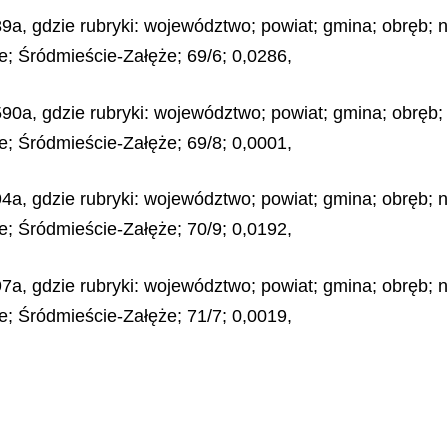
9a, gdzie rubryki: województwo; powiat; gmina; obręb; nr
e; Śródmieście-Załęże; 69/6; 0,0286,
90a, gdzie rubryki: województwo; powiat; gmina; obręb; 
e; Śródmieście-Załęże; 69/8; 0,0001,
4a, gdzie rubryki: województwo; powiat; gmina; obręb; nr
e; Śródmieście-Załęże; 70/9; 0,0192,
7a, gdzie rubryki: województwo; powiat; gmina; obręb; nr
e; Śródmieście-Załęże; 71/7; 0,0019,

________________

== EXERCISE OBJECTIVE ==
Output an exact copy of the material, with the pictures removed.

== RESULT FOR THIS EXERCISE ==
9a, gdzie rubryki: województwo; powiat; gmina; obręb; nr
e; Śródmieście-Załęże; 69/6; 0,0286,
90a, gdzie rubryki: województwo; powiat; gmina; obręb; 
e; Śródmieście-Załęże; 69/8; 0,0001,
4a, gdzie rubryki: województwo; powiat; gmina; obręb; nr
e; Śródmieście-Załęże; 70/9; 0,0192,
7a, gdzie rubryki: województwo; powiat; gmina; obręb; nr
e; Śródmieście-Załęże; 71/7; 0,0019,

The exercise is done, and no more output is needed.